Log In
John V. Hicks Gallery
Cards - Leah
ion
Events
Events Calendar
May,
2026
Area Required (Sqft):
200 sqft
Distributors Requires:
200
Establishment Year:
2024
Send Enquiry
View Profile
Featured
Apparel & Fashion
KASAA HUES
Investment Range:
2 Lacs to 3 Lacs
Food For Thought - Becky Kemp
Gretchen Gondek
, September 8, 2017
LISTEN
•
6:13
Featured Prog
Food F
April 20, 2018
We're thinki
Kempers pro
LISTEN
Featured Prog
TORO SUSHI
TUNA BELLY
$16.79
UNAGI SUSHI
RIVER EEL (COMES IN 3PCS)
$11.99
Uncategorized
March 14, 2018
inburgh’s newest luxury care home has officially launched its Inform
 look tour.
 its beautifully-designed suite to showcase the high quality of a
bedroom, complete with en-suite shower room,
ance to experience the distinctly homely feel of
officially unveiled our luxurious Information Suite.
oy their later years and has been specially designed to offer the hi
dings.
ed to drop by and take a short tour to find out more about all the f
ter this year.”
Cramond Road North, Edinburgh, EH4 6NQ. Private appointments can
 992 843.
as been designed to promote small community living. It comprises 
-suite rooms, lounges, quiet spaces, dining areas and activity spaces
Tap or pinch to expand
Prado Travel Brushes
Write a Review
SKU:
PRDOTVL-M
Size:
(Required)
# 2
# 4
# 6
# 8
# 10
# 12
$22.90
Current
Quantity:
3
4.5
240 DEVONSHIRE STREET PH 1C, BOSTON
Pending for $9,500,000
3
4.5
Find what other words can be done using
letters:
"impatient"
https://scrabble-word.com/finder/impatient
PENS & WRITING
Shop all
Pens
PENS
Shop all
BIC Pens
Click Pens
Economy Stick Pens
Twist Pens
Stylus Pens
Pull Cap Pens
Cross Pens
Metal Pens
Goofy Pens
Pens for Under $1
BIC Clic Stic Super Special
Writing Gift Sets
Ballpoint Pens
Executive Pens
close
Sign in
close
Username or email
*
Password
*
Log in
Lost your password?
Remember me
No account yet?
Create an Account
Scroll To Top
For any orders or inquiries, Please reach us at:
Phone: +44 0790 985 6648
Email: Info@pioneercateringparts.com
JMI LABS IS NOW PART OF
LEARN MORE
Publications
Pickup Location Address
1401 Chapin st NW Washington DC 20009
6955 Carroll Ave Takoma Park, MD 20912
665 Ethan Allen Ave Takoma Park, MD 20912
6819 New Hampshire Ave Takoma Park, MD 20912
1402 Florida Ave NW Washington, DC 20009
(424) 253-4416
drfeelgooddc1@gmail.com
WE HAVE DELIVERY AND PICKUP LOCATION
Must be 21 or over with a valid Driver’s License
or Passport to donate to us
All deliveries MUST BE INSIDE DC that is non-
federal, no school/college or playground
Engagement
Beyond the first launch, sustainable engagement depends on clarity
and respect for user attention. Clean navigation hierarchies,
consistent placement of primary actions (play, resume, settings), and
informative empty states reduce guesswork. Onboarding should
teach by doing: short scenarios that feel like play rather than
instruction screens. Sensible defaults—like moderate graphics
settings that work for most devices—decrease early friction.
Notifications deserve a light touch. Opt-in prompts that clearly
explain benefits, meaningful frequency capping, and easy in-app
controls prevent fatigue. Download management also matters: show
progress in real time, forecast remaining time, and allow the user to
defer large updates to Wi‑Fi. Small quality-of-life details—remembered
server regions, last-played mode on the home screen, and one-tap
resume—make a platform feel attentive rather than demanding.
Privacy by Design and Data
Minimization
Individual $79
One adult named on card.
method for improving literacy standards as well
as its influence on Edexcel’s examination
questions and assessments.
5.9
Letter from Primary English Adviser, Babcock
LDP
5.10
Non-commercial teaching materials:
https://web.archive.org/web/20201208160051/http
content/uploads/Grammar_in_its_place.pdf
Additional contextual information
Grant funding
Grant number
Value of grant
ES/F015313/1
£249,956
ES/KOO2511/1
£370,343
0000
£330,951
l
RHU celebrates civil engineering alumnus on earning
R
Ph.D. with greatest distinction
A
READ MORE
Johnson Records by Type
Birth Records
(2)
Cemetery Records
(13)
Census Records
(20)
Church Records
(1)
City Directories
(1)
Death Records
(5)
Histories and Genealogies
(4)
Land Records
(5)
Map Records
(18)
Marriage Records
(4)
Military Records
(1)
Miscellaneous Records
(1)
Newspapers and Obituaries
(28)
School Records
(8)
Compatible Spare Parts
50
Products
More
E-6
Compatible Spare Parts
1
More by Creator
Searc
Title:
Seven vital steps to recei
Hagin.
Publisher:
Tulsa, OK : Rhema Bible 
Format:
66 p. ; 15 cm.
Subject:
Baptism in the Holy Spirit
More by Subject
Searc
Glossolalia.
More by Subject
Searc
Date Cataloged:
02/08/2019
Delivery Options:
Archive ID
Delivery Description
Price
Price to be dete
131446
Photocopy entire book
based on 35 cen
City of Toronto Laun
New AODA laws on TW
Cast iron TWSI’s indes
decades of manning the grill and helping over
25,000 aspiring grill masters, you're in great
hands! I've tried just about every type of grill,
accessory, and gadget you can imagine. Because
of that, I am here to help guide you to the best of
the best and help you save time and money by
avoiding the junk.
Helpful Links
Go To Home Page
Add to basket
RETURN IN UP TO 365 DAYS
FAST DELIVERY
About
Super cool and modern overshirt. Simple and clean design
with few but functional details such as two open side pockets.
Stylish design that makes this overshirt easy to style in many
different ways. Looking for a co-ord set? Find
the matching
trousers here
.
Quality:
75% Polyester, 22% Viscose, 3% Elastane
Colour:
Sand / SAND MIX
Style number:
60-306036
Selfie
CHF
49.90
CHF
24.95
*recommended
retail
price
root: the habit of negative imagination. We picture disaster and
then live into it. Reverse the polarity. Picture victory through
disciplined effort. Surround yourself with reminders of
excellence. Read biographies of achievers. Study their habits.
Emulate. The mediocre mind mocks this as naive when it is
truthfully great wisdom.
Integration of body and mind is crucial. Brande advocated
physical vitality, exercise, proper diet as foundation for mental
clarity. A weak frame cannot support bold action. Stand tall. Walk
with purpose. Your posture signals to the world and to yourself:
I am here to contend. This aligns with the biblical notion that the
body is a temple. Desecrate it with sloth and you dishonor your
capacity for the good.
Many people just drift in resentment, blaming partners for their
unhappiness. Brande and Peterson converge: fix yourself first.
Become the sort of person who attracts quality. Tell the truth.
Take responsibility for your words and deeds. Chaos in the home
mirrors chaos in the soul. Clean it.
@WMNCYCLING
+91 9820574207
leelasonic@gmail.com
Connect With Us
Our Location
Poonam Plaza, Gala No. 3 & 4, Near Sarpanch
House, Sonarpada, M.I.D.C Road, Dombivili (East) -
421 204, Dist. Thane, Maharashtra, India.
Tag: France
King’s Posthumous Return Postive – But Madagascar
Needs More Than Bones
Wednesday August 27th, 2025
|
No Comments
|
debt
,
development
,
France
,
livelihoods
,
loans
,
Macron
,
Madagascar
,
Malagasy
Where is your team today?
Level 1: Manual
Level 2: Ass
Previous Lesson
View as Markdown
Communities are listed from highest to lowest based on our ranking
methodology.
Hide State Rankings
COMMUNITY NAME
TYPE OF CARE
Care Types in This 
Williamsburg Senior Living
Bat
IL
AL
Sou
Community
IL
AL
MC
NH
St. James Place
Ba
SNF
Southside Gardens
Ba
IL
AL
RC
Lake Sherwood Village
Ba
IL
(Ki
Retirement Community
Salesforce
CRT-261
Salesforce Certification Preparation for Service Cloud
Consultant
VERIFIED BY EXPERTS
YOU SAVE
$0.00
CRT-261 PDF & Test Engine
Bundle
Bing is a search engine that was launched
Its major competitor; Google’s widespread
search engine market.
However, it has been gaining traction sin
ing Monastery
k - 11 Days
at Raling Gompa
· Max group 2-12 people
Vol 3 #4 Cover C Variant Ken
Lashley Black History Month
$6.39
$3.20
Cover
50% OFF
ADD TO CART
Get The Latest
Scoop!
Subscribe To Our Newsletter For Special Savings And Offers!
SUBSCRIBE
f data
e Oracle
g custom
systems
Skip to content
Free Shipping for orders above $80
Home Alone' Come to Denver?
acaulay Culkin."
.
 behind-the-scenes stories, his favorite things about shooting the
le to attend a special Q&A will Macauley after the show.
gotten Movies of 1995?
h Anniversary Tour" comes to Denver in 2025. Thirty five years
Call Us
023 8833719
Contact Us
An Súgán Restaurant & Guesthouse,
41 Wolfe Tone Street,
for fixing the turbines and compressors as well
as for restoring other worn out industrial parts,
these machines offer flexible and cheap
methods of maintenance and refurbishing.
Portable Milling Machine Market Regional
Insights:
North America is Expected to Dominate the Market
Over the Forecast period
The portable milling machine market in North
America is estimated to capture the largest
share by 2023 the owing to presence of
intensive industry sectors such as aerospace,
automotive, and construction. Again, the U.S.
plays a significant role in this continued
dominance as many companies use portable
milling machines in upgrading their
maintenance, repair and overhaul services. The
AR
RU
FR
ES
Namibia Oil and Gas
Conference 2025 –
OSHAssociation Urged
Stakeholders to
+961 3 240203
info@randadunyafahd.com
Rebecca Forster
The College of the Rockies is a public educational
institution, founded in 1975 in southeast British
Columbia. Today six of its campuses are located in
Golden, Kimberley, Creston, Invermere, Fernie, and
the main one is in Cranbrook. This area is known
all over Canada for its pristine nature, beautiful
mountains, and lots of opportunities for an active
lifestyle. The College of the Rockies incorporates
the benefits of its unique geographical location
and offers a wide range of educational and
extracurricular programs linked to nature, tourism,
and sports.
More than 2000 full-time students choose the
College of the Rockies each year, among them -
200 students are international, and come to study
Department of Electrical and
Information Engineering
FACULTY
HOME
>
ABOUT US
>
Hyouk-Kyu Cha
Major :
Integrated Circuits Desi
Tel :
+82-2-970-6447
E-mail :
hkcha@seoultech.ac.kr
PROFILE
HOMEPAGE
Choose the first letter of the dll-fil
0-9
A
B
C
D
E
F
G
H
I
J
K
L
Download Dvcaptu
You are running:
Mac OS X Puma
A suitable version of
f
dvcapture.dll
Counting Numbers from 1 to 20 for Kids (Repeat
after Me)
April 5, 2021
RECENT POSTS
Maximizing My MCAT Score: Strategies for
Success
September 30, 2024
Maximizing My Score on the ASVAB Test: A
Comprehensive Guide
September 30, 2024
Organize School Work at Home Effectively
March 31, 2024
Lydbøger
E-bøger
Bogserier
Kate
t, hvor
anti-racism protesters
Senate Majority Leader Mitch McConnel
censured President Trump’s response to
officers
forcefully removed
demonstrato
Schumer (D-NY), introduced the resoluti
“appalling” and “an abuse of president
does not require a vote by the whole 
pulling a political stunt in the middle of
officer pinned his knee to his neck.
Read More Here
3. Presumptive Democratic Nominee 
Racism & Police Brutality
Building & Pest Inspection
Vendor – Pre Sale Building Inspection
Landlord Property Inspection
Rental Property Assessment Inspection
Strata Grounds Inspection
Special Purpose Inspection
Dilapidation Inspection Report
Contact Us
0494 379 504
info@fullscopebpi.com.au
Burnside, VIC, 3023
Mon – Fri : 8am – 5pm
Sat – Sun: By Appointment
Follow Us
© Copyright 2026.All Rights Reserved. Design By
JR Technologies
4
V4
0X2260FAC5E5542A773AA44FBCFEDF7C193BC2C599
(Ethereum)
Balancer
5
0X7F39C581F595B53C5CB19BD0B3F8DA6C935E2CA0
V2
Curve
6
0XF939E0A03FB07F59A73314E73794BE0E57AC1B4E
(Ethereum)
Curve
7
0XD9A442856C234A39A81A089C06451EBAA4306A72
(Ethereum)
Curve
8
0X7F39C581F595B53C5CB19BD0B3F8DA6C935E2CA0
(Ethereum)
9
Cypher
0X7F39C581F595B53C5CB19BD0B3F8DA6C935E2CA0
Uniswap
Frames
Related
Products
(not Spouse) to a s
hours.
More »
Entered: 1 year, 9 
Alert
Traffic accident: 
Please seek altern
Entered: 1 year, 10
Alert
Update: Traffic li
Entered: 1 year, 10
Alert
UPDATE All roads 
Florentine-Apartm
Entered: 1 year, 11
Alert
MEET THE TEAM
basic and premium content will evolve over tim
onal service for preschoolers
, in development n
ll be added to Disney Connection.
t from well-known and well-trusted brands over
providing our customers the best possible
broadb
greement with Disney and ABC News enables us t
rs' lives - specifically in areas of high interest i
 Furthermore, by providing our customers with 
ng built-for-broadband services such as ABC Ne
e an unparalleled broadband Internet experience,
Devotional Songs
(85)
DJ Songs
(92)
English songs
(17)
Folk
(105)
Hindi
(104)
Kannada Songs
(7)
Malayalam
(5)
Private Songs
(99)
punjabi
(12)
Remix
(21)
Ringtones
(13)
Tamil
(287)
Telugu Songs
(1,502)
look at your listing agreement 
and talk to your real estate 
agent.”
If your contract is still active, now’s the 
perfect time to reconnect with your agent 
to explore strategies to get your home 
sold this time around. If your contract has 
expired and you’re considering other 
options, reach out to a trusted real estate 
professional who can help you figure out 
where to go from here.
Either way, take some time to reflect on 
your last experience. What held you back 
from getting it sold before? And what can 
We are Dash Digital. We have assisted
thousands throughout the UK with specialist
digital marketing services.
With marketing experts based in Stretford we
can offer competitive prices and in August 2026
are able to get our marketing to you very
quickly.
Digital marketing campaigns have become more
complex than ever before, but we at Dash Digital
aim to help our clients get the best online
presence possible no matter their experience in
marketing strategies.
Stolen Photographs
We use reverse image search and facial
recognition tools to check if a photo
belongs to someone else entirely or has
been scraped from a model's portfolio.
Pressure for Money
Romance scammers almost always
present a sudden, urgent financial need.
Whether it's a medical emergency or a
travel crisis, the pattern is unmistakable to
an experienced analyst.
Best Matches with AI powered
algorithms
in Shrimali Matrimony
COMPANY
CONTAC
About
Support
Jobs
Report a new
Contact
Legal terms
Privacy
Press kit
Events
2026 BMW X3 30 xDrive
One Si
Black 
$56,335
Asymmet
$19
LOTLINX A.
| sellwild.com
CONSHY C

++++++++++++++++++++

■ **Your goal**
Begin at the first line of the entries above and copy every line exactly, ending with the line that contains "April 20, 2018".

■ **Response area**
Log In
John V. Hicks Gallery
Cards - Leah
ion
Events
Events Calendar
May,
2026
Area Required (Sqft):
200 sqft
Distributors Requires:
200
Establishment Year:
2024
Send Enquiry
View Profile
Featured
Apparel & Fashion
KASAA HUES
Investment Range:
2 Lacs to 3 Lacs
Food For Thought - Becky Kemp
Gretchen Gondek
, September 8, 2017
LISTEN
•
6:13
Featured Prog
Food F
April 20, 2018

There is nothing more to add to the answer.